◆ ABOUT THIS EXERCISE
Return each line in the records below that includes "Assessment".

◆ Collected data
== Segment start ==

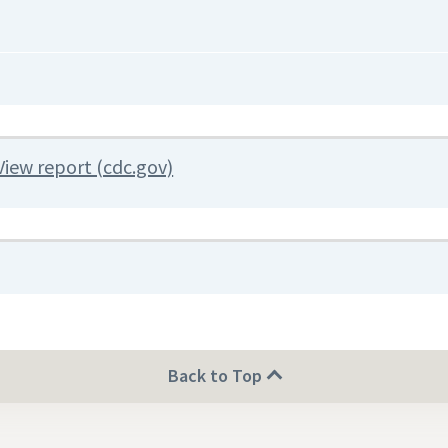
View report (cdc.gov)
Back to Top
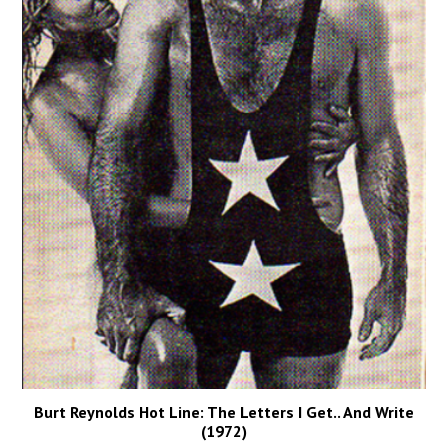
Burt Reynolds Hot Line: The Letters I Get.. And Write
(1972)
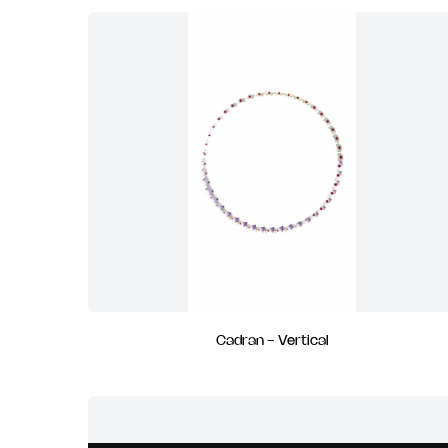
Cadran - Vertical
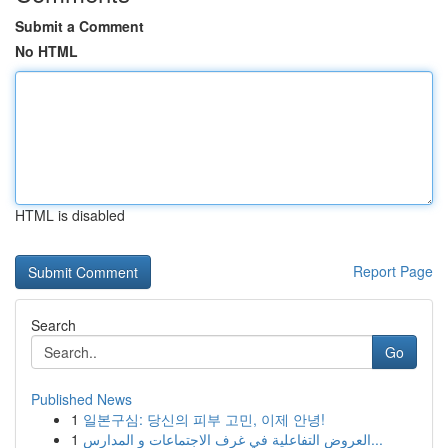
Submit a Comment
No HTML
HTML is disabled
Report Page
Search
Go
Published News
1
일본구심: 당신의 피부 고민, 이제 안녕!
1
العروض التفاعلية في غرف الاجتماعات و المدارس...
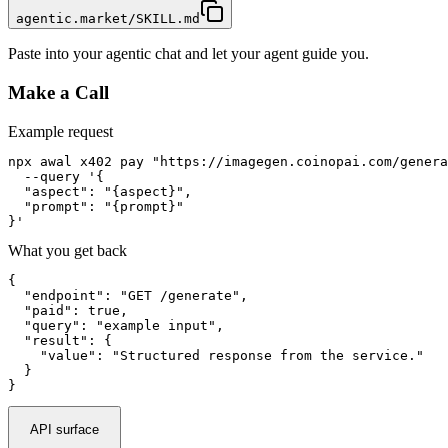
agentic.market/SKILL.md
Paste into your agentic chat and let your agent guide you.
Make a Call
Example request
npx awal x402 pay "https://imagegen.coinopai.com/genera
  --query '{

  "aspect": "{aspect}",

  "prompt": "{prompt}"

}'
What you get back
{

  "endpoint": "GET /generate",

  "paid": true,

  "query": "example input",

  "result": {

    "value": "Structured response from the service."

  }

}
API surface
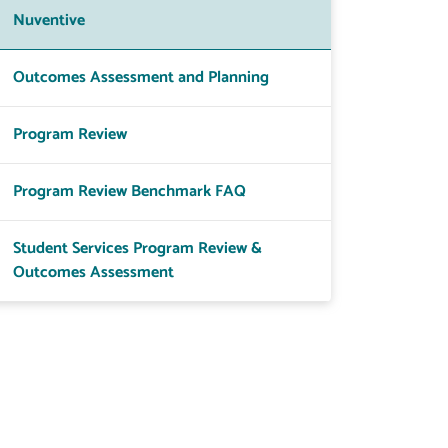
Nuventive
Outcomes Assessment and Planning
Program Review
Program Review Benchmark FAQ
Student Services Program Review &
Outcomes Assessment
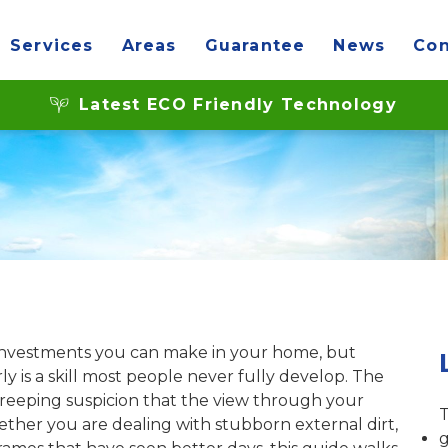
Services
Areas
Guarantee
News
Con
ble glazing: a UK gu
Latest ECO Friendly Technology
investments you can make in your home, but
 is a skill most people never fully develop. The
 creeping suspicion that the view through your
T
ther you are dealing with stubborn external dirt,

== Segment end ==

◆ RESPONSE FOR THIS EXERCISE
Outcomes Assessment and Planning
Outcomes Assessment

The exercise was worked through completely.